Aber das Danklied der Versöhnten anzustimmen, heißt auch immer um das Klagelied der Unversöhnten zu wissen. Die Freude nach überwundener Bedrückung zu zeigen, heißt auch: mit denen behutsam umzugehen und denen nahe zu sein, die gerade jetzt gebeugt und geknickt sind. Noch einmal denke ich an die Opfer von AIDS in Afrika. Auch mir selbst ist in Tansania am intensivsten bewusst geworden, wie AIDS menschliches Leben zerstört, Familien zerreißt, Kinder zu Waisen macht. Und noch immer steigt die Zahl der AIDS-Patienten und der AIDS-Waisen an. Noch immer fehlt es an der Bereitschaft, über die Ursachen und Übertragungswege zu sprechen und daraus auch in der persönlichen Lebensführung entschlossen Konsequenzen zu ziehen. Noch immer sind die großen Straßen im Süden des Landes, in dem wir unsere lutherische Partnerkirche vor vier Jahren besucht haben, Straßen des Elends durch AIDS. Umso größer ist meine Bewunderung für die, die sich nicht entmutigen lassen, sondern das Ihre tun, nach einem Wort des Grafen Zinzendorf für den heutigen Tag „nach Arbeit fragen, wo welche ist, nicht an dem Amt verzagen, uns fröhlich plagen und unsre Steine tragen aufs Baugerüst“. Den christlichen Glauben bestimmt nicht der Geist der Resignation. Er setzt seine Zeichen nicht zurück, er setzt sie nach vorn.
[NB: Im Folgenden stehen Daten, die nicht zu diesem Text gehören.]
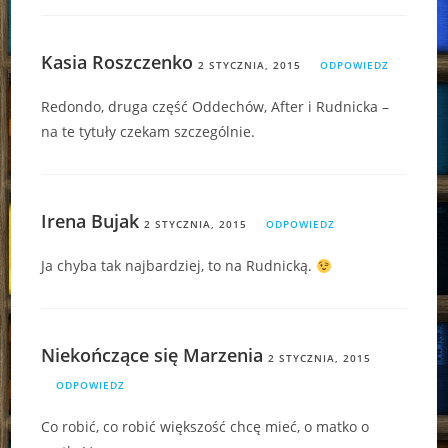
Kasia Roszczenko
2 STYCZNIA, 2015
ODPOWIEDZ
Redondo, druga część Oddechów, After i Rudnicka –
na te tytuły czekam szczególnie.
Irena Bujak
2 STYCZNIA, 2015
ODPOWIEDZ
Ja chyba tak najbardziej, to na Rudnicką.
Niekończące się Marzenia
2 STYCZNIA, 2015
ODPOWIEDZ
Co robić, co robić większość chcę mieć, o matko o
„Ja, Gott ist meine Rettung“. Dieses Bekenntnis behält das letzte Wort. Deshalb dürfen wir den Glauben als Anleitung zum Glücklichsein verstehen und gebrauchen. Davon darf in diesem neuen Jahr ruhig mehr zu spüren und zu sehen sein, als wir gemeinhin zulassen. Traurigkeit ist keine geheiligte Form von Frömmigkeit. Gedämpftes Traurigsein ist nicht der Ton, der sich unter unseren Kirchendächern verselbständigen sollte. Die Fröhlichkeit des Glaubens können wir gerade von unseren afrikanischen Geschwistern lernen.
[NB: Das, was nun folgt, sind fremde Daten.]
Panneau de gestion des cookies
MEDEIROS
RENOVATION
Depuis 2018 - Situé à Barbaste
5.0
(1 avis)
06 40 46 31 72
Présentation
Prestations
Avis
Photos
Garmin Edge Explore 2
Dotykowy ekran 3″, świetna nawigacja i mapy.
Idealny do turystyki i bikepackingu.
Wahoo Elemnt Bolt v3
Sie versichern uns: Geborgen ist mein Leben in Gott. Mit ihm ist es versöhnt – so wie es geworden ist und noch werden wird. Warum sollten wir dann nicht aus vollem Herzen in die Jahreslosung einstimmen: „Ja Gott, ist meine Rettung. Ihm will ich vertrauen und niemals verzagen.“ Amen.